The Classification Backlog Problem
Classifying a new product SKU in SAP GTS requires reading technical specifications, applying GRI rules, searching CBP ruling databases for analogous products, and making a defensible determination — then documenting the rationale. Done carefully, it takes hours per SKU. With 200–400 new SKUs per year and a team that also handles broker management, binding ruling requests, and AD/CVD monitoring, the math doesn't work. The result is a 4–6 week classification queue, launch timelines that slip, and a 25% revision rate that suggests the pressure to clear the queue is compromising classification quality. Under Section 301 tariff conditions, a wrong chapter heading is expensive.
AI-Assisted Classification with Human Sign-Off
An AI Labor Company agent integrates with SAP GTS, Amber Road (E2open), Descartes Visual Compliance, and SharePoint. When a new product is flagged for import, the agent reads the technical specification document from SharePoint, applies the General Rules of Interpretation in sequence, searches the CBP CROSS ruling database for analogous classifications, and proposes an HTS code with a confidence rating and supporting rationale in SAP GTS. High-confidence classifications queue for director review and approval.
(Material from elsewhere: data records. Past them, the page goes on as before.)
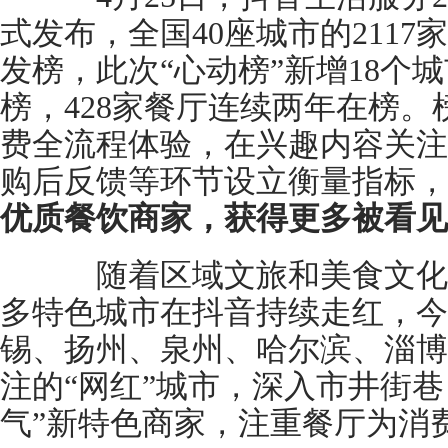
式发布，全国40座城市的211
发榜，此次“心动榜”新增18个城
榜，428家餐厅连续两年在榜
费全流程体验，在兴趣内容关注
购后反馈等环节设立衡量指标，
优质餐饮商家，获得更多被看见
随着区域文旅和美食文化
多特色城市在抖音持续走红，今
锡、扬州、泉州、哈尔滨、淄博
注的“网红”城市，深入市井街巷，
气”新特色商家，注重餐厅为消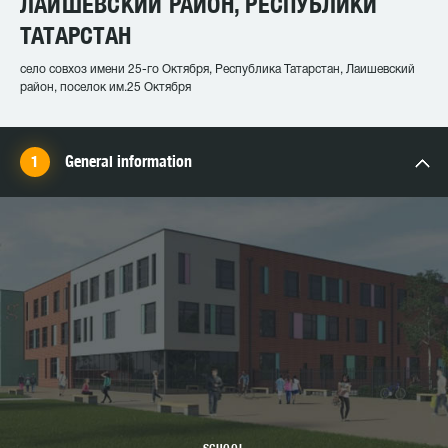
ЛАИШЕВСКИЙ РАЙОН, РЕСПУБЛИКИ
ТАТАРСТАН
село совхоз имени 25-го Октября, Республика Татарстан, Лаишевский
район, поселок им.25 Октября
General information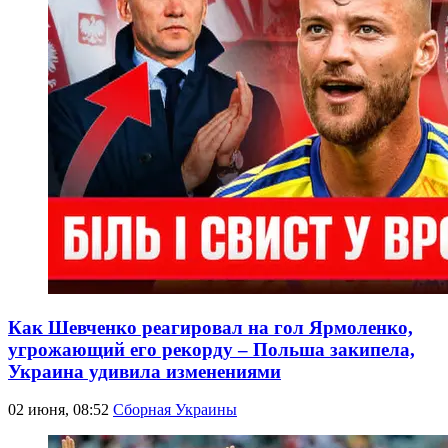
Как Шевченко реагировал на гол Ярмоленко,
угрожающий его рекорду – Польша закипела,
Украина удивила изменениями
02 июня, 08:52
Сборная Украины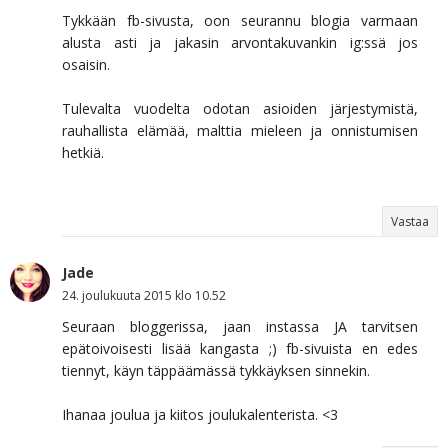
Tykkään fb-sivusta, oon seurannu blogia varmaan
alusta asti ja jakasin arvontakuvankin ig:ssä jos
osaisin.
Tulevalta vuodelta odotan asioiden järjestymistä,
rauhallista elämää, malttia mieleen ja onnistumisen
hetkiä.
Vastaa
Jade
24. joulukuuta 2015 klo 10.52
Seuraan bloggerissa, jaan instassa JA tarvitsen
epätoivoisesti lisää kangasta ;) fb-sivuista en edes
tiennyt, käyn täppäämässä tykkäyksen sinnekin.
Ihanaa joulua ja kiitos joulukalenterista. <3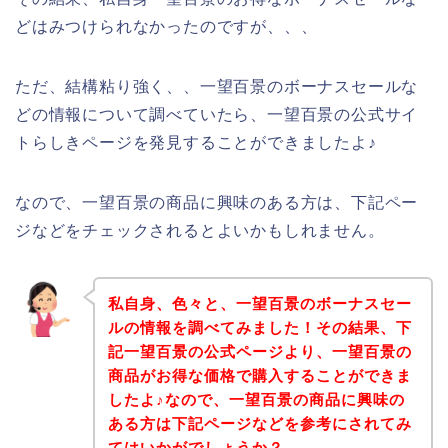
どはみつけられなかったのですが、、、
ただ、結構粘り強く、、一望百景のボーナスセールな
どの情報について調べていたら、一望百景の公式サイ
トらしきページを発見することができましたよ♪
なので、一望百景の商品に興味のある方は、下記ペー
ジなどをチェックされるとよいかもしれません。
私自身、色々と、一望百景のボーナスセー
ルの情報を調べてみました！その結果、下
記一望百景の公式ページより、一望百景の
商品がお得な価格で購入することができま
したよ♪なので、一望百景の商品に興味の
ある方は下記ページなどを参考にされてみ
てはいかがでしょうか？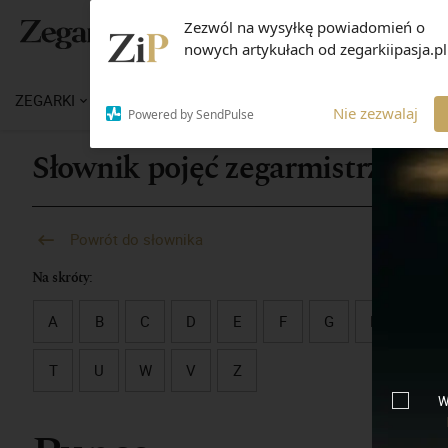
Zezwól na wysyłkę powiadomień o
nowych artykułach od zegarkiipasja.pl
ZEGARKI
WIADOMOŚCI
WIEDZA
MARKI
M
Nie zezwalaj
Powered by SendPulse
Słownik pojęć zegarmistrzowsk
Powrót do słownika
Na skróty:
A
B
C
D
E
F
G
H
I
T
U
W
V
Z
W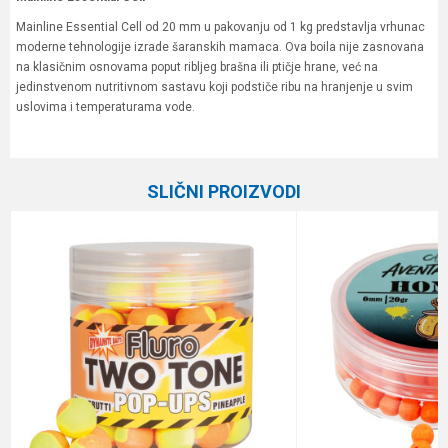
Mainline Essential Cell od 20 mm u pakovanju od 1 kg predstavlja vrhunac
moderne tehnologije izrade šaranskih mamaca. Ova boila nije zasnovana
na klasičnim osnovama poput ribljeg brašna ili ptičje hrane, već na
jedinstvenom nutritivnom sastavu koji podstiče ribu na hranjenje u svim
uslovima i temperaturama vode.
Karakteristika
Vrednost
Ime/Nadimak
Kategorija
Boile
SLIČNI PROIZVODI
Brend
Mainline
Email
Poruka
Anti-spam zaštita - izračunajte koliko je 6 - 1 :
Ambiguous items — those with conflicting ruling precedents or unusual material compositions — are flagged explicitly for specialist review with the agent's analysis attached. The Director of Trade Compliance reviews and approves all proposed codes before they're used in entry. The target outcome is bringing the classification error rate from 25% down below 5%.
Duty Spend Protection at Scale
At $50M–$500M in annual duty spend, a 20-percentage-point reduction in classification error rate has direct financial consequences. Fewer post-entry revisions mean fewer duty recovery claims, lower broker amendment fees, and reduced CBP audit exposure. Faster classification — from a 4–6 week backlog to days — means product launches don't wait on trade compliance. The agent is typically live and classifying new products within four weeks. For companies with significant Section 301 or AD/CVD exposure, getting the HTS code right the first time also affects tariff engineering decisions that happen before the goods ship — which means the agent's value compounds when it's integrated early in the product sourcing workflow.
Does the agent handle Section 301 exclusion analysis as part of classification?
The agent flags HTS codes that fall under active Section 301 lists and can be configured to cross-reference current USTR exclusion databases as part of the classification workflow, though exclusion analysis is reviewed by a specialist.
What happens when CBP has no ruling directly on point?
The agent identifies the closest analogous rulings, notes the degree of similarity and any distinguishing factors, and assigns a lower confidence rating — flagging those cases for specialist review rather than proposing a classification with false confidence.
Can the agent support EU TARIC classification in addition to US HTS?
The initial deployment is configured for US HTS and CBP rulings. EU TARIC support can be layered in as a separate workflow, drawing on the EU Binding Tariff Information database.